Thank you again for taking your time and deep dive into my comment! Really appreciate that.
Kind regards, Heiko
Here are some output snippets, that might help to elaborate the point I was trying to make - but I guess it's based on the misinterpretation of top-level code vs. code inside a function:
=> Case 1: top level code + try (just added Timestamps) Output: 2025-04-17 19:09:15 +0000 slow started 2025-04-17 19:09:15 +0000 fast started 2025-04-17 19:09:20 +0000 fast ended 2025-04-17 19:09:20 +0000 slow cancelled CancellationError() 2025-04-17 19:09:20 +0000 slow ended Swift/ErrorType.swift:200: Fatal error: Error raised at top level: async_let_test.TestError1()
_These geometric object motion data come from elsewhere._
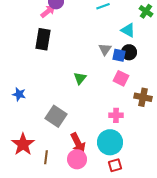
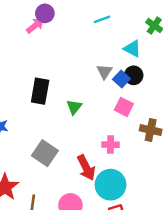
black rectangle: (43, 39) -> (40, 91), moved
blue square: (119, 55) -> (121, 79), turned 32
pink cross: (116, 115) -> (111, 145), moved
red arrow: (78, 143) -> (86, 168), moved

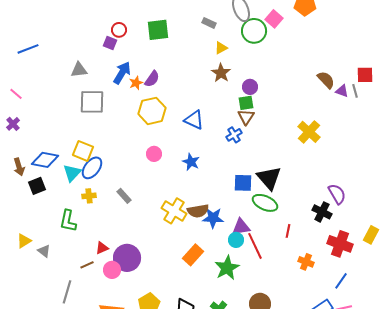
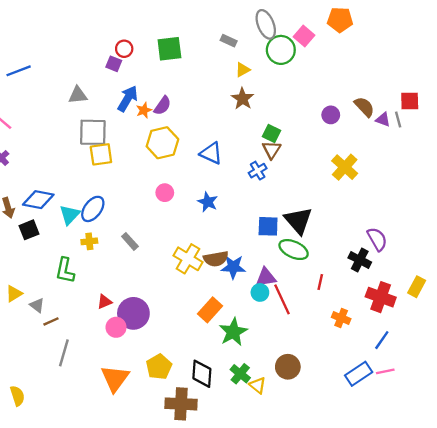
purple circle: (250, 87) -> (331, 115), moved
green square: (246, 103) -> (272, 133), turned 35
yellow square: (83, 151) -> (101, 154), moved, turned -30
brown line: (87, 265) -> (51, 321), moved
green star: (227, 268) -> (233, 332), moved

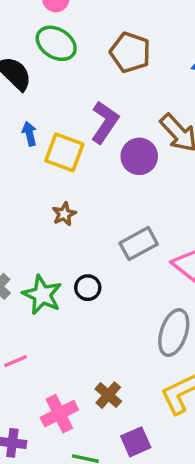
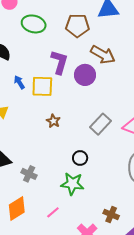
green ellipse: (56, 43) -> (34, 24), moved
brown pentagon: (130, 52) -> (77, 26), moved
green star: (42, 295) -> (72, 184), moved

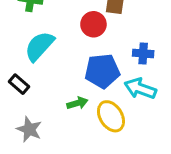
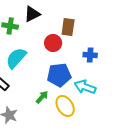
blue cross: (143, 53) -> (90, 55), moved
green arrow: (77, 103) -> (42, 97), turned -32

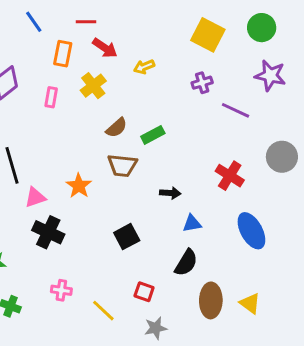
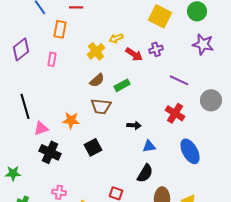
red arrow: (105, 48) -> (134, 54), moved
yellow cross: (93, 86) -> (96, 51), moved
purple line: (235, 110) -> (179, 80), moved
orange star: (79, 186) -> (71, 120), turned -30
black square: (127, 237) -> (93, 147), moved

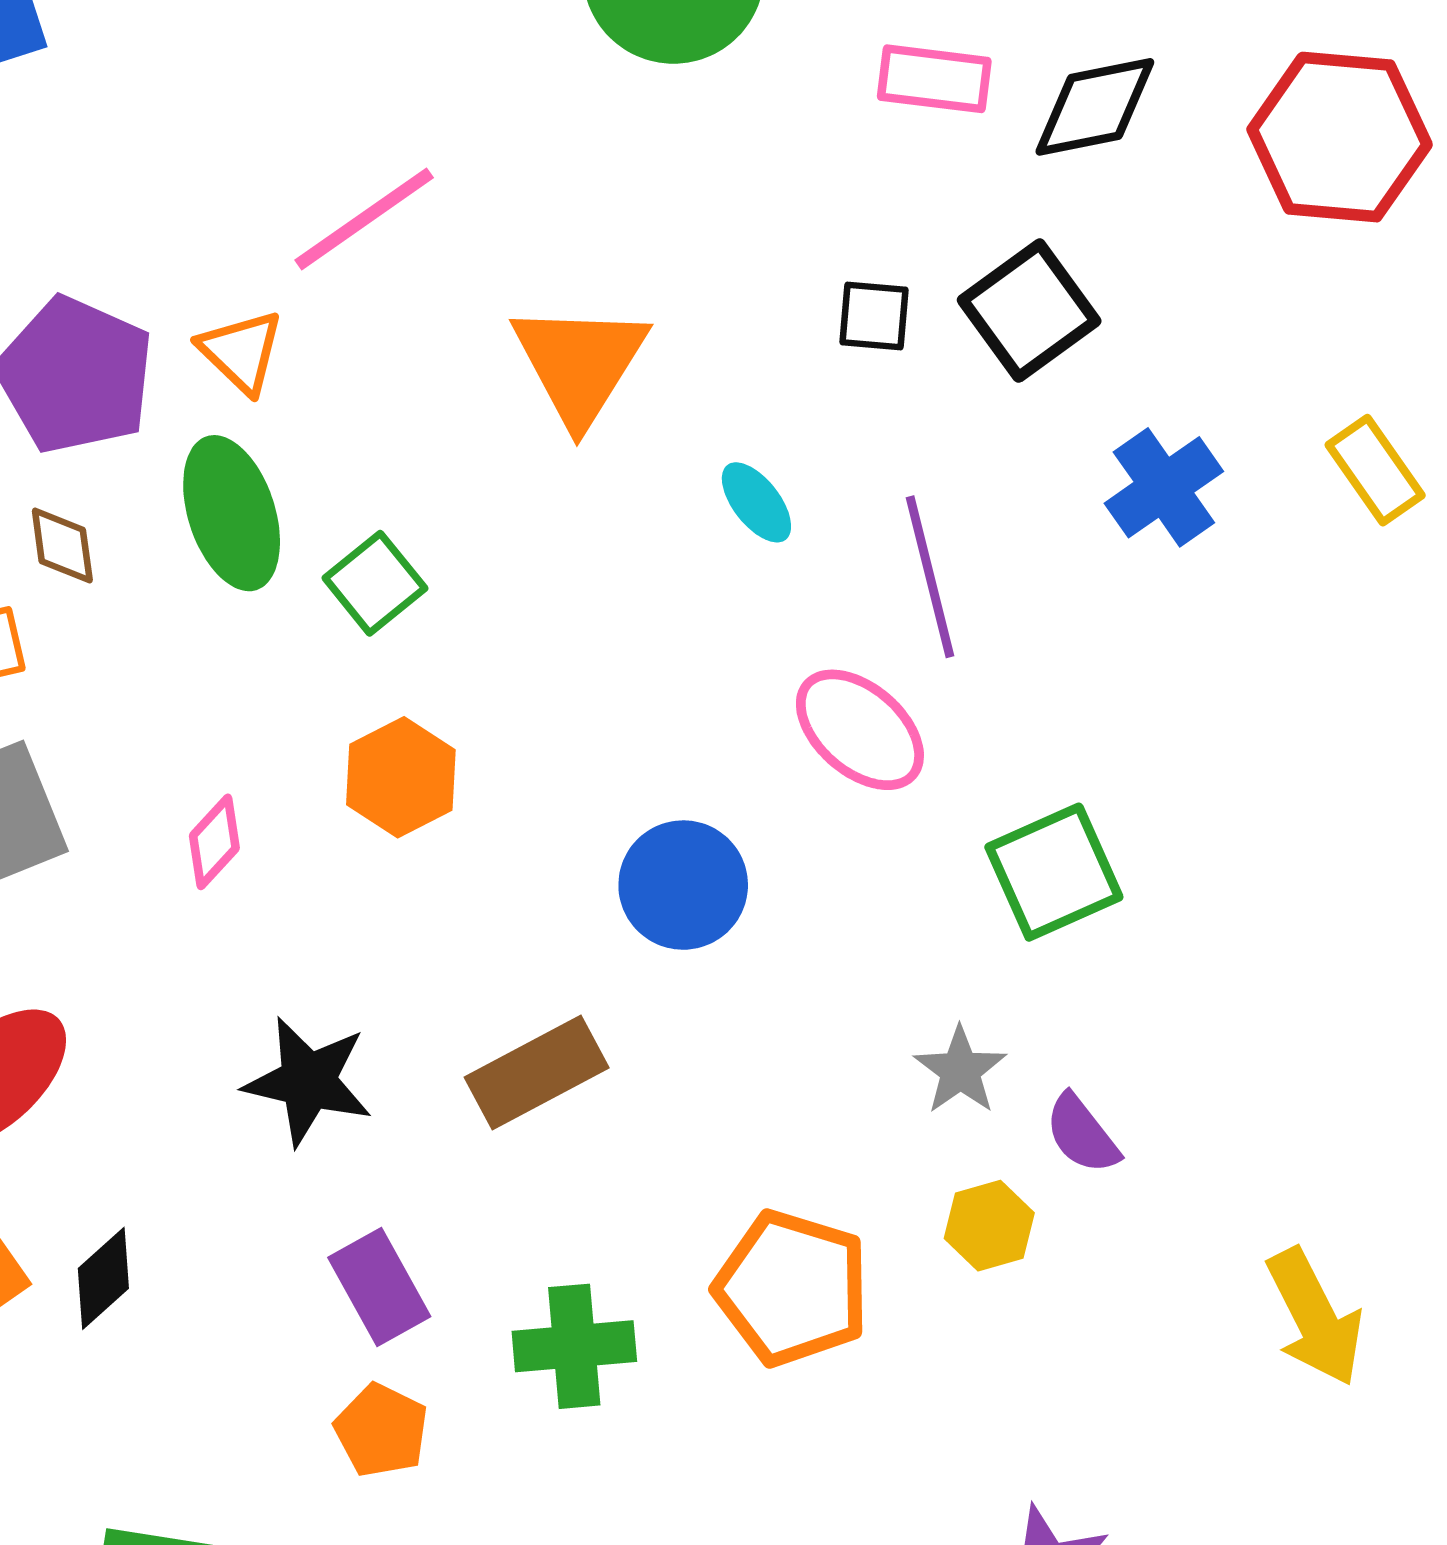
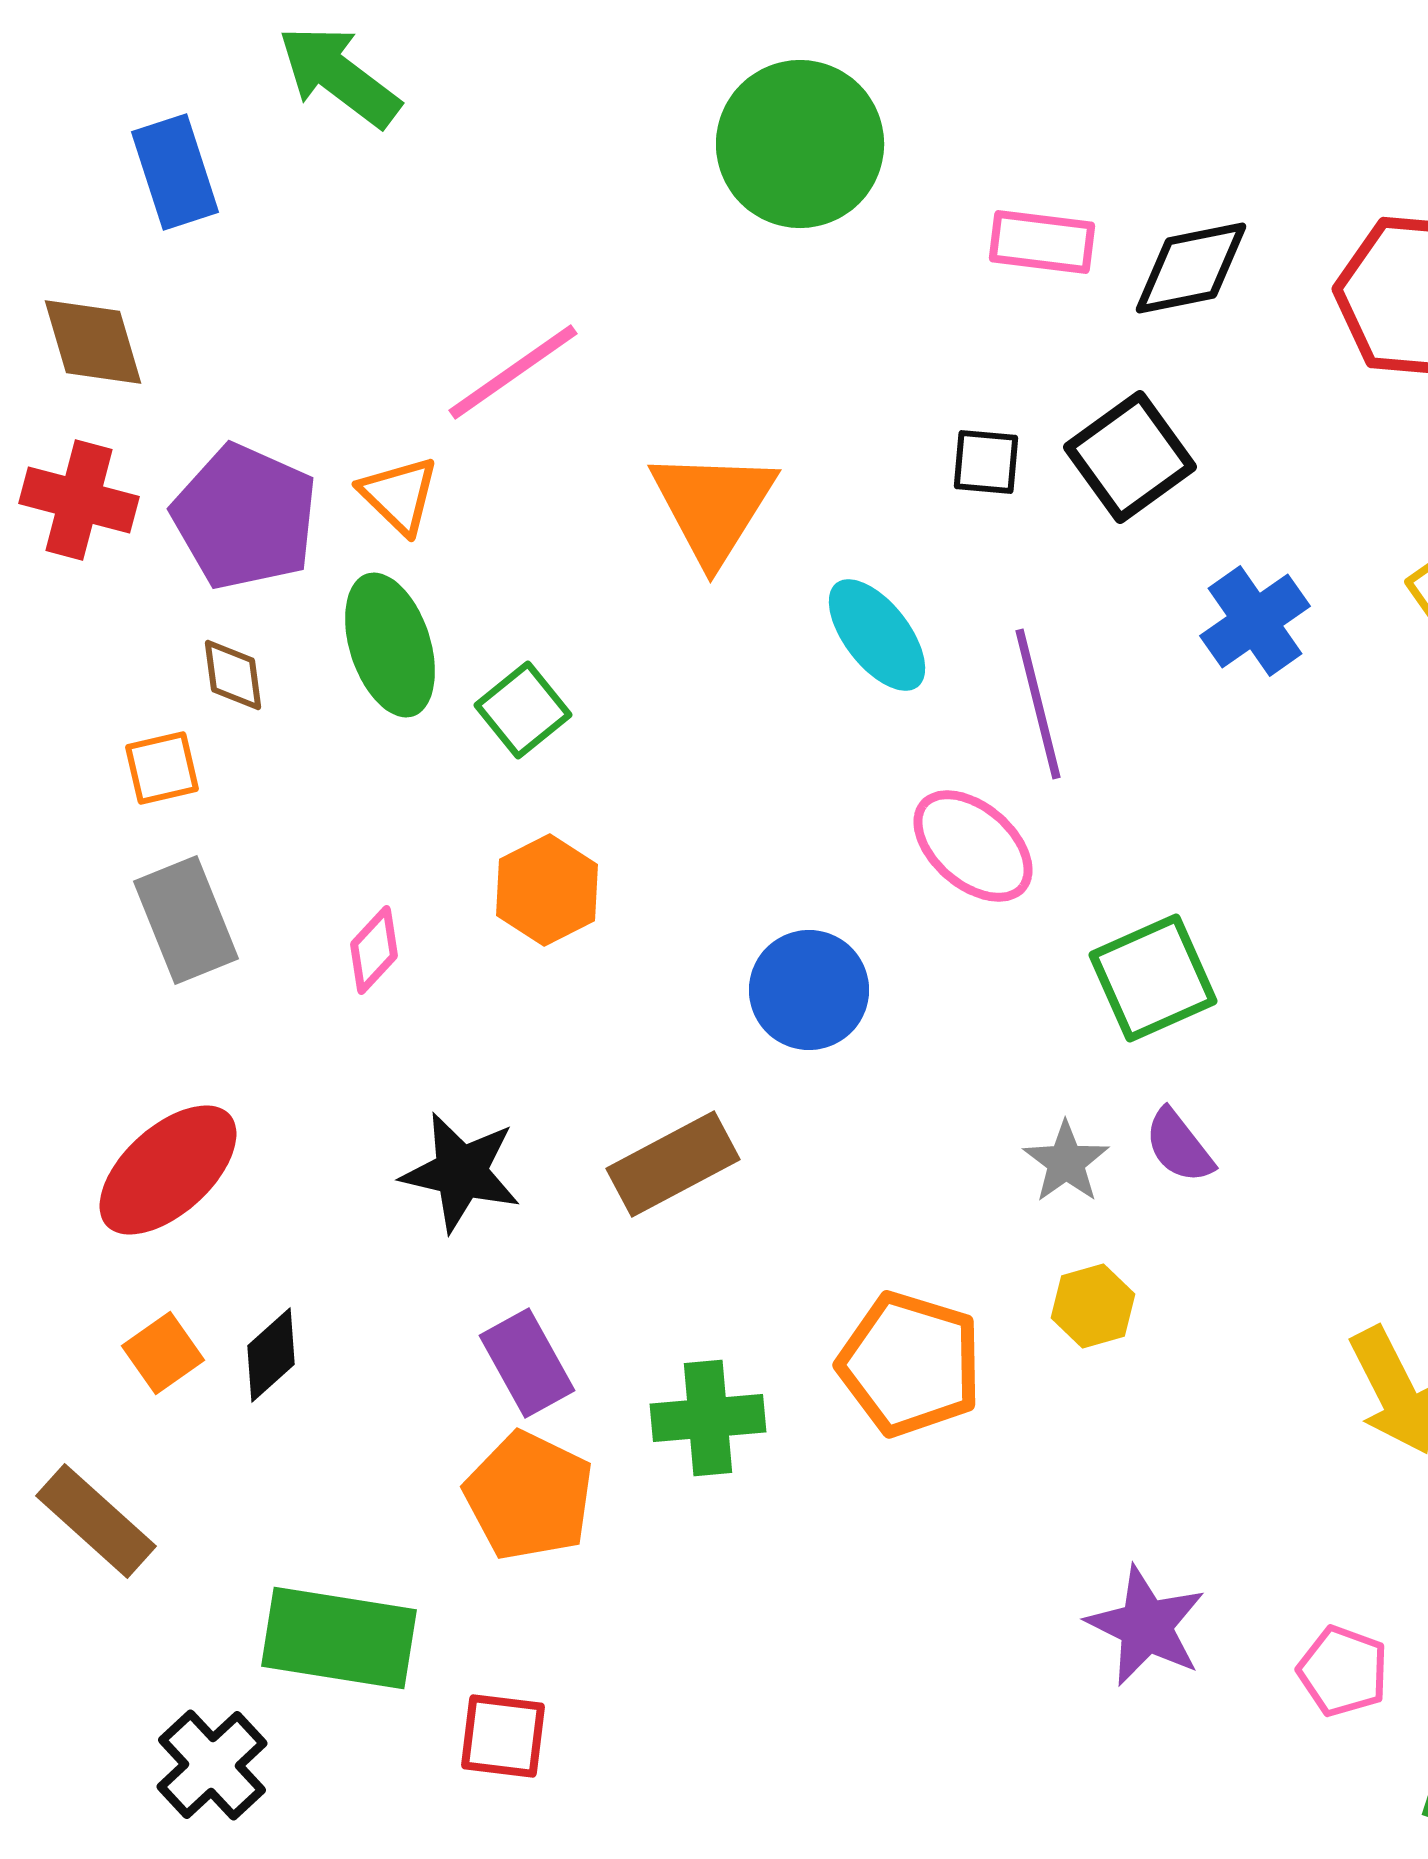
cyan ellipse: (756, 502) -> (877, 635), size x1.5
purple semicircle: (1082, 1134) -> (1179, 1146), moved
orange pentagon: (381, 1430) -> (529, 1496), size x1.5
=> Case 2: top level code + try? Output: 2025-04-17 19:10:24 +0000 fast started 2025-04-17 19:10:24 +0000 slow started 2025-04-17 19:10:30 +0000 fast ended leaving local scope 2025-04-17 19:10:30 +0000 slow cancelled CancellationError() 2025-04-17 19:10:30 +0000 slow ended Program ended with exit code: 0
=> Case 3: top level code + do { try await (f, s) } catch { print(Date.now, "caught", error) } 2025-04-17 19:12:24 +0000 fast started 2025-04-17 19:12:24 +0000 slow started 2025-04-17 19:12:29 +0000 fast ended 2025-04-17 19:12:29 +0000 caught TestError1() leaving local scope // last statement. Top level code want to quit, but due to structured concurrency it cancels all child tasks and awaits for them 2025-04-17 19:12:29 +0000 slow cancelled CancellationError() 2025-04-17 19:12:29 +0000 slow ended Program ended with exit code: 0
=> Case 4: top level code + do { try await (f, s) } catch { print(Date.now, "caught", error) } + try? await Task.sleep(nanoseconds: 6_000_000_000) 2025-04-17 19:17:51 +0000 slow started 2025-04-17 19:17:51 +0000 fast started 2025-04-17 19:17:56 +0000 fast ended 2025-04-17 19:17:56 +0000 caught TestError1() 2025-04-17 19:18:02 +0000 slow ended // due to the extra wait before leaving local scope (here: top level code): no cancellation necessary leaving local scope Program ended with exit code: 0
=> Case 5: using an asynchronous throwing function and call it with a do try catch block from top level code (and no additional Task.sleep() ): func test() async throws { async let f = fast() async let s = slow() try await (f, s) print("leaving local scope") }
do { try await test() } catch { print(Date.now, "external catch", error) }
2025-04-17 19:19:35 +0000 fast started 2025-04-17 19:19:35 +0000 slow started 2025-04-17 19:19:41 +0000 fast ended 2025-04-17 19:19:41 +0000 slow cancelled CancellationError() // local scope of try { } block wants to quit and continue with catch { } block 2025-04-17 19:19:41 +0000 slow ended 2025-04-17 19:19:41 +0000 external catch TestError1() Program ended with exit code: 0
Thanks for providing more details! Makes total sense. I will wrap it into function to avoid ambiguity.